French House

Nuggets – bite size chunks of London


The French House

 

geograph-4768472-by-Oast-House-Archive - French signThe French House is a pub on Dean Street in Soho. Previ­ously called the York Minster, it was run by Victor and then Gaston Berlemont, father and son, from 1914 to 1989, and was popularly known as ‘the French’, although the Berlemonts were Belgian. One source says that the pub was already known as ‘the French’ before Victor Berlemont arrived, on account of its emigré clientèle.

Countless legends have built up around this pub, to the extent that it’s often impos­sible to separate fact from fiction.

The estab­lish­ment defi­nitely had a German landlord called Christian Schmitt from 1891 but he wasn’t interned or deported when the First World War broke out, as some say. By that time he had died, and it was his widow who sold the pub to Victor Berlemont in 1914.

Contrary to an oft-repeated tale, it was not Victor Berlemont who changed the pub’s name from ‘Schmitt’s’ to the patriotic ‘York Minster’. Schmitt did use his name as a secondary iden­ti­fi­ca­tion for the estab­lish­ment, and Berlemont obviously dropped that, but it seems to have been called the York Minster since at least 1828 – which of course would mean that the pub wasn’t first estab­lished in the 1890s, as has been claimed. There are alter­na­tive claims that its history dates back as far as the 16th century but Hidden London hasn’t seen any evidence for this.

The place was rebuilt in 1936–7 but it certainly wasn’t burnt down and rebuilt again in 1984, as at least one reputable website suggests. It was the other York Minster that suffered a serious fire that year, an event that (contrary to what it says on Wikipedia) had nothing to do with the pub’s renaming from the York Minster to the French House, which in fact happened in 1981.

Before the name change, were the two York Minsters frequently confused in matters such as donations intended for the cathedral and deliv­eries of claret meant for the pub? Maybe (just maybe) it happened once.

During the Second World War the York Minster did become a meeting place for members of the Free French movement, but it’s highly unlikely that General de Gaulle wrote his ‘à tous les Français’ decla­ra­tion in the upstairs restaurant.

When Brad Pitt and Marion Cotil­lard’s char­ac­ters got married in the Second World War film ‘Allied’ (2016), they cele­brated in the French House, according to IMDb. But did wide-angle lenses really manage to make the pub look quite so big, or were the scenes shot on a studio set that had been modelled on the French House? Hidden London does not know.
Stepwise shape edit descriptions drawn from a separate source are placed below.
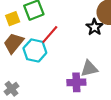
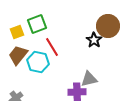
red line: (50, 35) -> (52, 47), turned -72

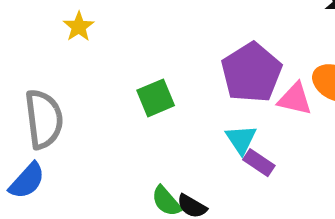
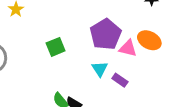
purple rectangle: (259, 163) -> (120, 80), moved

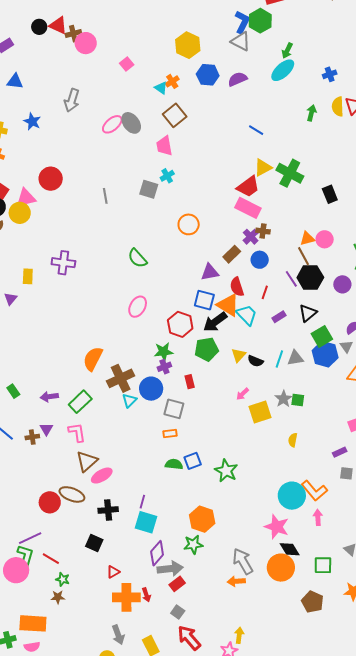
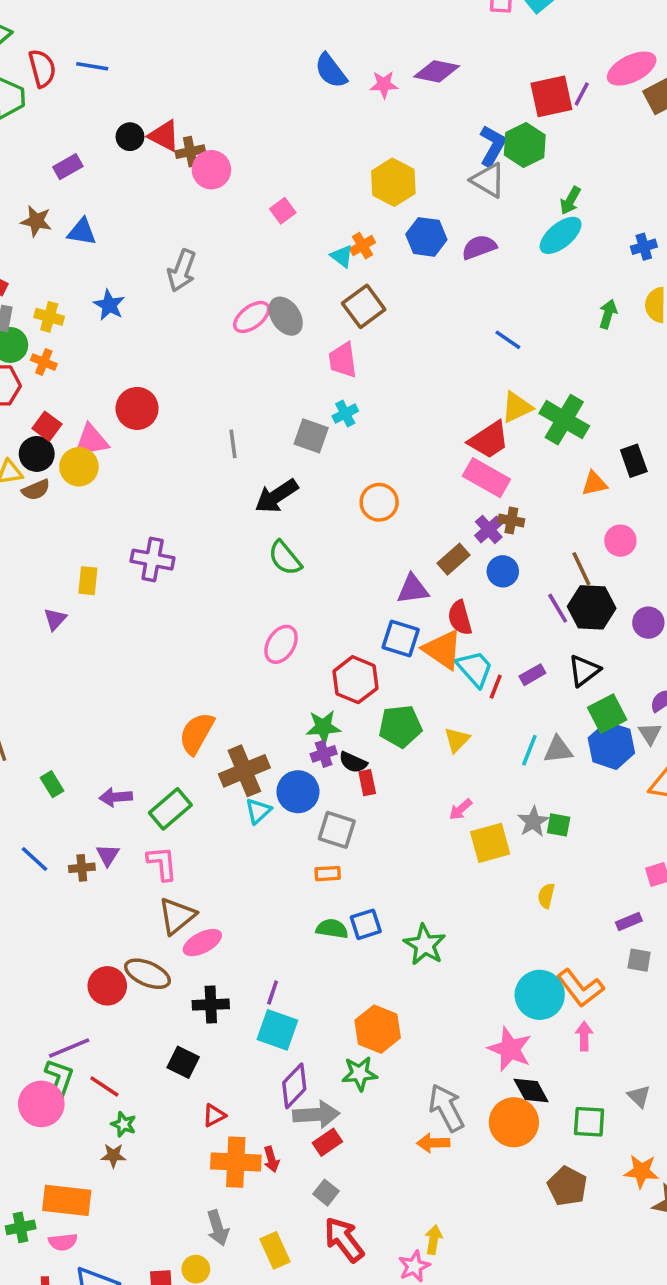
orange triangle: (307, 238) -> (594, 484), moved
red line: (265, 292) -> (496, 687), moved
black arrow: (215, 322) -> (277, 496), moved
black semicircle: (255, 361) -> (353, 762), moved

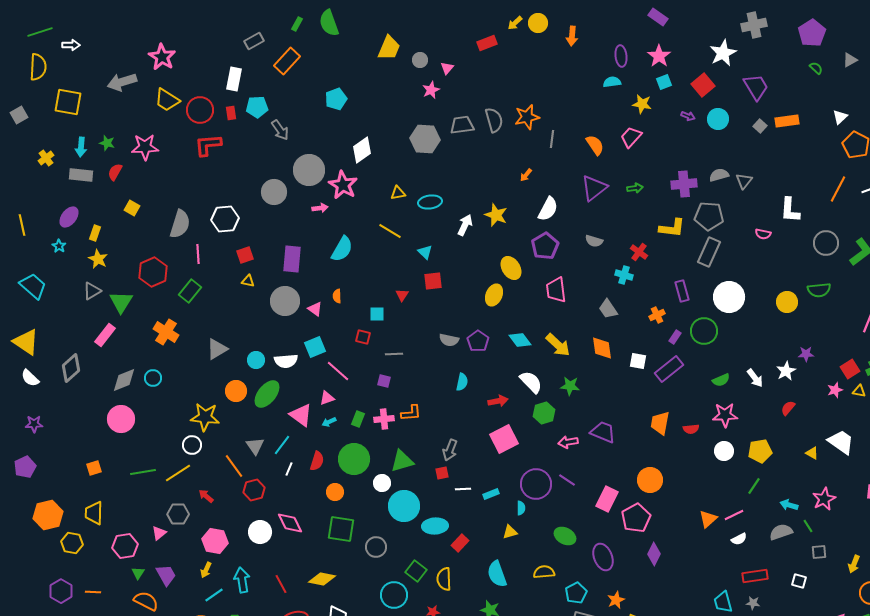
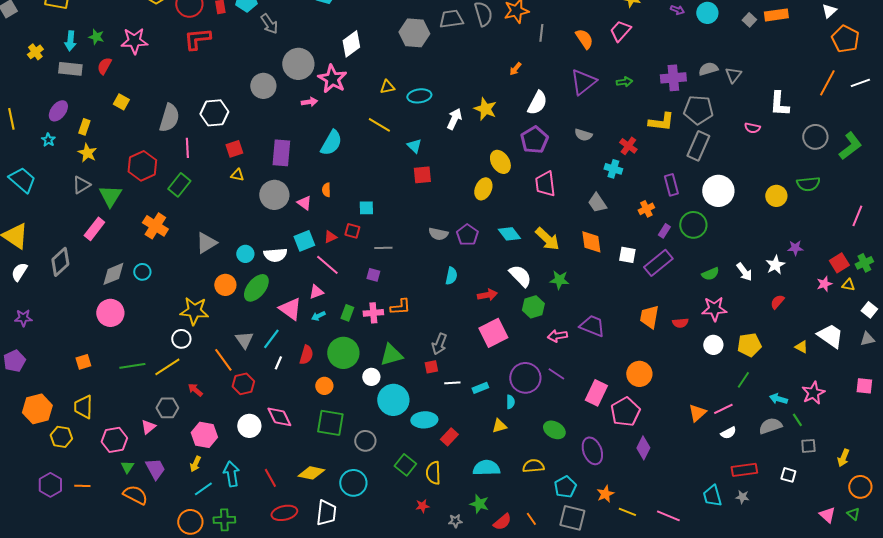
red triangle: (402, 295) -> (330, 237), moved, turned 32
white semicircle: (30, 378) -> (19, 272), turned 78
cyan semicircle: (497, 574) -> (486, 468), turned 108
cyan circle: (394, 595) -> (353, 483), moved

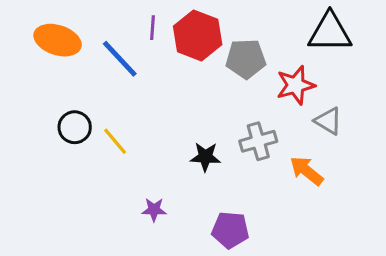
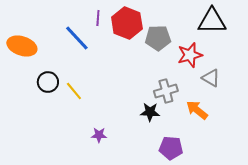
orange ellipse: (58, 40) -> (22, 46), moved
black star: (205, 157) -> (150, 112), moved
purple pentagon: (230, 230) -> (171, 148), moved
Allied, at the French House, possibly

In its heyday ‘the French’ attracted writers and artists; drinkers here have included Brendan Behan, Stephen Spender, Dylan Thomas, Salvador Dali and Francis Bacon. But inevitably some porkies have been told about their deeds here. For example, Dylan Thomas is supposed to have left a draft of Under Milk Wood beneath a chair, neces­si­tating its later retrieval by a BBC producer – but Hidden London scep­ti­cally suspects this never happened.

The French does still boast a rela­tively bohemian clientele and encour­ages good conver­sa­tion with a ‘no music, no machines and no tele­vi­sion’ rule. But it’s impos­sible to prevent mobile phone usage these days, as some websites still suggest it does. Nor does it still insist on serving beer by the half pint. Pints have been available for a few years now.

In 2014 the pub hoisted a new sign (shown in the photo­graph at the top) to celebrate the 100th anniver­sary of Victor Berlemont’s arrival here. That much is true.